Не было совсѣмъ плохо, когда она приказала своему кучеру остановиться передъ зданіемъ Стортинга. Что ей тамъ было нужно? А когда кучеръ еще кромѣ того ударилъ хлыстомъ по лошади, многіе изъ присутствующихъ подумали, что это зашло уже черезчуръ далеко. Что ей было дѣлать въ Стортингѣ? Онъ былъ закрытъ; всѣ разошлись по домамъ, засѣданіе кончилось; что эта женщина съ ума сошла? Но многіе, знавшіе фру Либерію, знали, что ея мужъ засѣдалъ въ либеральной комиссіи въ Стортингѣ, въ дворцовой комнатѣ, туда можно было попасть съ той стороны; развѣ она не могла навѣстить своего мужа? Противъ этого ничего нельзя было сказать, ей нужно было что-нибудь сказать мужу, и, кромѣ того, фру Гранде вѣдь не часто выѣзжала. Нѣтъ, къ ней были очень несправедливы.
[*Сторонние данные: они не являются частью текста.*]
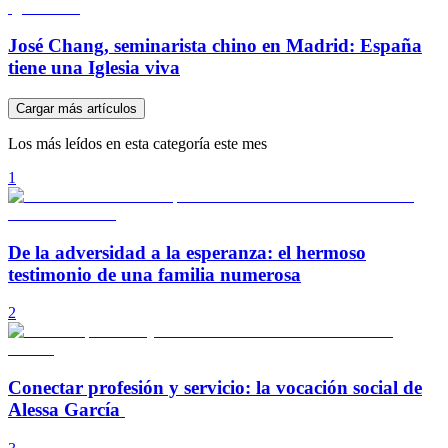
José Chang, seminarista chino en Madrid: España
tiene una Iglesia viva
Cargar más artículos
Los más leídos en esta categoría este mes
1
De la adversidad a la esperanza: el hermoso
testimonio de una familia numerosa
2
Conectar profesión y servicio: la vocación social de
Alessa García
Фру Либерія сошла съ одиночки и приказала кучеру ждать; тяжело и медленно она направилась къ лѣстницѣ; ея красная вуаль висѣла безжизненно на спинѣ, вѣтерокъ не шевелилъ ея, затѣмъ она исчезла въ большомъ зданіи…
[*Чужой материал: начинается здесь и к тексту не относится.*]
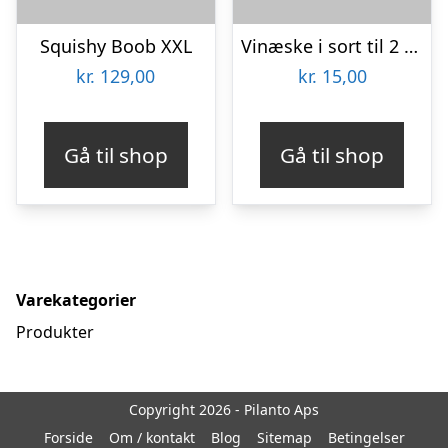
Squishy Boob XXL
Vinæske i sort til 2 stk
kr.
129,00
kr.
15,00
Gå til shop
Gå til shop
Varekategorier
Produkter
Copyright 2026 - Pilanto Aps
Forside
Om / kontakt
Blog
Sitemap
Betingelser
Къ двумъ часамъ жизнь и суматоха въ городѣ достигаютъ высшей степени, все въ движеніи — люди идутъ, ѣдутъ, покупаютъ и продаютъ, гдѣ-то далеко работаютъ машины съ глухимъ шумомъ. Внизу, въ гавани раздается свистокъ съ парохода, потомъ другой, вездѣ развѣваются флаги, большія баржи скользятъ взадъ и впередъ, ставятъ и убираютъ паруса. Порой какой-нибудь пароходъ бросаетъ свой якорь, и желѣзныя цѣпи гремятъ въ шлюзахъ, издавая запахъ ржавчины; и какъ побѣдные крики катятся эти звуки надъ городомъ въ свѣтлый ясный день.
Жизнь кипитъ.
Пароходъ съ дегтемъ Тидемана былъ готовъ къ отходу, вотъ почему Тидеманъ былъ на пристани, Ханка пришла съ нимъ; они оба были тамъ и стояли молча рука объ руку. Каждую минуту они смотрѣли другъ на друга глазами, полными радости и молодости. Навстрѣчу имъ изъ гавани развѣвались флаги. Когда корабль началъ отходить, Тидеманъ высоко поднялъ шляпу, а Ханка махала платкомъ. Съ корабля имъ отвѣчали тѣмъ же. А корабль скользилъ дальше къ выходу изъ фіорда.
"Хочешь, уйдемъ?" спросилъ онъ, нагнувшись къ ней.
Она крѣпко держалась за него и отвѣчала:
"Какъ хочешь!"
Но въ эту самую минуту подходилъ другой пароходъ, громадное судно, изъ трубъ котораго вырывались клубы дыма.
На немъ былъ товаръ для Тидемана; этотъ пароходъ онъ ждалъ всѣ эти послѣдніе дни; онъ былъ такъ радъ, что пароходъ именно теперь подошелъ, онъ сказалъ:
"Ханка, тамъ, на палубѣ, есть товаръ для насъ".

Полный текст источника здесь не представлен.